Once the students have solved the puzzle the solution should be written down using algebraic notation. This solution can then be verified with the answer that will appear the following week. The diagram below demonstrates the solution along with the algebraic notation.
By playing 1. (R)e8-a8# (Ra8#) white has "Caught the King" and checkmated black in one move.
Registered members are invited to participate in contests by emailing in their solutions to the more advanced puzzles. The details of these contests will be sent out to all registered schools.
The above position is taken from a very famous game played by Paul Morphy in 1858. Morphy, playing white, checkmated his opponent in two moves. Can you figure out how to "Catch the King"?
The following week the participants will be able to compare their solution to the answer:
Chess Puzzle - Level # Puzzle # (Solution): The great Morphy played the following sequence of moves, 1. Qb8+, Nxb8 2. Rd8#, with which he "Caught the King".
The above puzzles are examples of what are usually found in many books and magazines. Their purpose is to entertain and sharpen tactical ability. These are the type of puzzles that are familiar to most players.
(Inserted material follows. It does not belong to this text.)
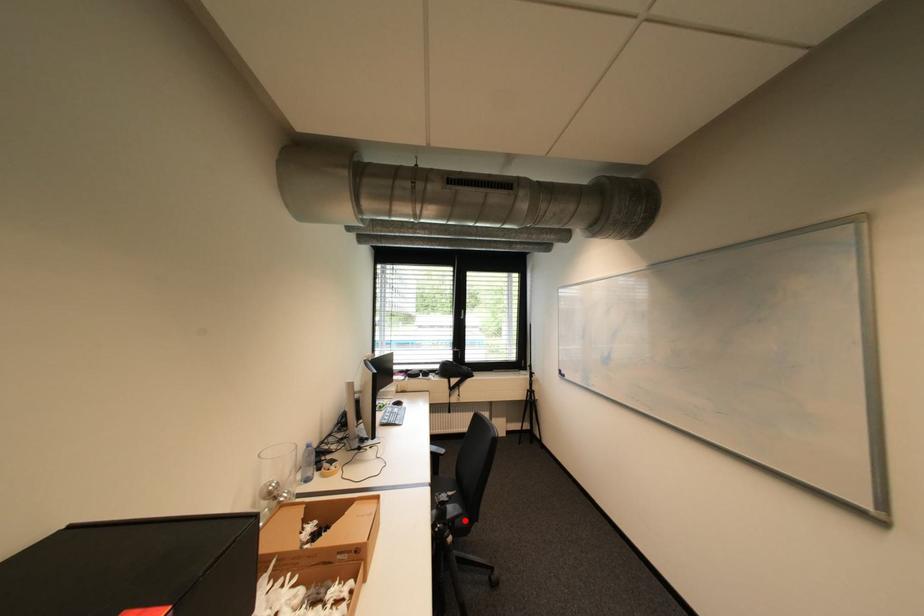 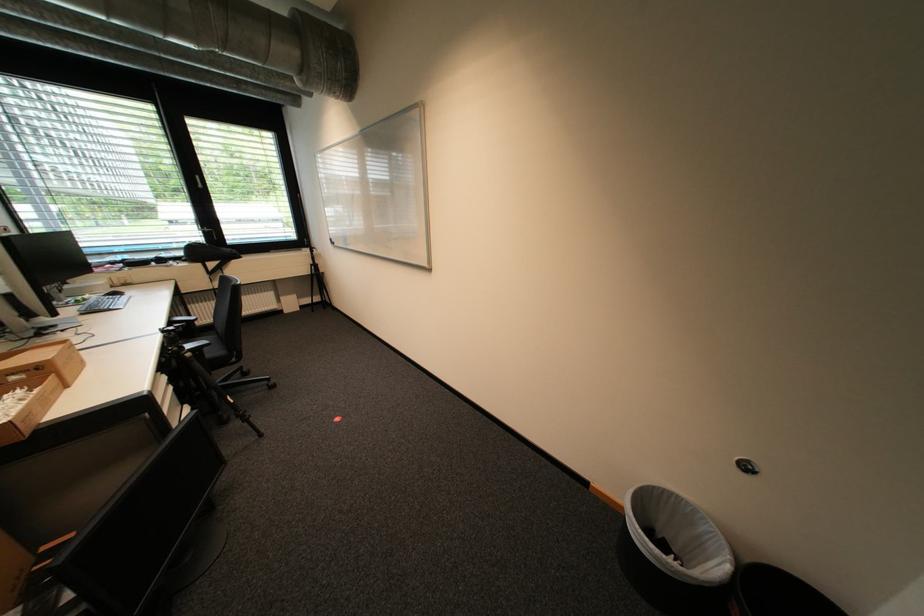 Question: I am providing you with two images of the same scene from different viewpoints. In image1, a red point is highlighted. Considering the same 3D point in image2, which of the following is correct?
There is, however, an entirely separate category of chess puzzles that do not follow these accepted conventions. The same rules of chess apply, although the solutions are not based on finding a checkmate or forced win. These puzzles deal with logic. The following is a simple example:
The above position is illegal. Which is to say that it could not have occurred if both players followed the rules of play. Your task is to discover the specific element that makes the position illegal.
Math Chess - Level # Puzzle # (Solution): The position is illegal because white has two black squared bishops, on c3 and g5. It is the responsibility of both players to be aware of such errors.